En 1940, il fait la rencontre de Pol Bury qui lui ouvre les yeux et alimente ses curiosités (surréalisme, Cobra, art abstrait...). En découlera une amitié sans faille et une complicité qu‘il développera d‘ailleurs également avec le poète Achille Chavée. C'est avec Pol Bury qu'il crée, en 1955 l'Académie de Montbliart, nid de la pensée Bul et d'où sortira, en 1957, le Daily Bul, moniteur de la dite pensée. Aujourd'hui encore, il rassemble de nombreux adhérents bulistes autours de différentes activités d'éditions; rencontres entre encre et papier, pinceaux et plumes, idées et arrières pensées. Ces activités titillent humour, insolite dérision et insolence.
Brouiller les pistes appartient aussi à leur désinvolte exigence, c'est ainsi qu'arracher à André Balthazar la définition ou le sens de la pensée Bul se révèle être un sport complètement vain et insoutenable.
C'est en 1963 qu'il publie son premier recueil de textes; « La personne du Singulier », illustré par Pierre Alechinsky. Bien d'autres ouvrages suivront.
Professeur érudit, il enseigne pendant 27 ans aux élèves de l'Athénée de Morlanwelz et transmet son savoir et sa passion de la littérature vivante, pendant plus de dix ans aux étudiants de l'Ecole Supérieure des Arts de la Cambre (Bruxelles).
Il est aujourd'hui retraité et s'en porte assez bien.
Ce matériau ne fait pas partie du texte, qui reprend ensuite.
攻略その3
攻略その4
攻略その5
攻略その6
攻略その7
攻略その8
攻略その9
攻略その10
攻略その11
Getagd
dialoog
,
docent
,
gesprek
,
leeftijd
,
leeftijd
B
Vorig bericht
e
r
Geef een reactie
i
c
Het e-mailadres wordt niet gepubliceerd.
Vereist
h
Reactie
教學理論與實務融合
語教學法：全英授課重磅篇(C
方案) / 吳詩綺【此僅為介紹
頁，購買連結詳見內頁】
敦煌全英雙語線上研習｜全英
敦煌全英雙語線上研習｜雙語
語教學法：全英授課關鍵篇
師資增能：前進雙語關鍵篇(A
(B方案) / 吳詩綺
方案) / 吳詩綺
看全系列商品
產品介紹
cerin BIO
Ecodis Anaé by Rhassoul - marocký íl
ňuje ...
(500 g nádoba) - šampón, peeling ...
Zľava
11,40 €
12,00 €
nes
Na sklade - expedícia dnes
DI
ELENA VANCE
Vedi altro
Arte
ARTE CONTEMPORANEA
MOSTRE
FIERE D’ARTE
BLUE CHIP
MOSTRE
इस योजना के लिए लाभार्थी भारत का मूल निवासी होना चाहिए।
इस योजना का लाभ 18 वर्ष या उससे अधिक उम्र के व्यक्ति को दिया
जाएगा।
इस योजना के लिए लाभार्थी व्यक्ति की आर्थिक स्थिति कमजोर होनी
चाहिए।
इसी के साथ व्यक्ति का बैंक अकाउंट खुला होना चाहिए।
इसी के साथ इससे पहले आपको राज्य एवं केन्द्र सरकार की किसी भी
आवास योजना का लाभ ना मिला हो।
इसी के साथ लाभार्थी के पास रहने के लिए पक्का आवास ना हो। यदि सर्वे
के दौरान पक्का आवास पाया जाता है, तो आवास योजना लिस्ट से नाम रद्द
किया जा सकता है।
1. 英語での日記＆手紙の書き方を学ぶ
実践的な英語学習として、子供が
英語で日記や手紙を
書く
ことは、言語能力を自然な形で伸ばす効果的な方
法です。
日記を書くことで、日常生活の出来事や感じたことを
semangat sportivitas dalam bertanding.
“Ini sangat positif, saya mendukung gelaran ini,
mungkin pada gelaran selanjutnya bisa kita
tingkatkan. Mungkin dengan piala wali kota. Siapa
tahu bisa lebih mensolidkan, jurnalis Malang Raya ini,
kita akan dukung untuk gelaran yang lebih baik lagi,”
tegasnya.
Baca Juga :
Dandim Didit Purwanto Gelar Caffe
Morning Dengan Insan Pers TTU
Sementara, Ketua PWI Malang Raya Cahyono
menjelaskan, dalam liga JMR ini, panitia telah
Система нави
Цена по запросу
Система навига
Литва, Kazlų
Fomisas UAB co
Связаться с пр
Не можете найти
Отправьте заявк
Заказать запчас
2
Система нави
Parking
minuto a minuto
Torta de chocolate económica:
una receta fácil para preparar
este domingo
Parmi les papiers et les colonnes de manuscrits, c'est face à un ordinateur bien compliqué qu'il tente de coucher les mots.
Aime le passé, moins le présent, peu le futur.
A écrit sur les animaux, puis sur les légumes et sur d'autres choses (petites). Il lui reste à parler du silence.
Quelques uns de ses nombreux ouvrages ou collaborations:
Divers écrits sur: Pierre Alechinsky, Pol Authom, Gabriel Belgeonne, René Bertholo, Roland Breucker, Pol Bury, Calder, Achille Chavée, Pierre Cordier, Jacqueline De Jong, Camille De Taeye, Christian Dotremont, Roland d'Ursel, Claude Galand, Norbert Ghisoland, Giacometti, Henri Michaux, Robert Michiels, Joan Miro, Jean-Pierre Point,...
Oeuvres: La Personne du Singulier; A Bras le Corps.; Il faut ce qu'il faut;
Deux contes; Pol Bury. Monographie. Préface d'Eugène Ionesco; Fenêtre à vue.
Lignes; L'Enfance de l'Age; Les Images virtuelles; La Concordance des temps.; Pâleurs obliques; Gilles et Marcheurs; Buffonneries; ...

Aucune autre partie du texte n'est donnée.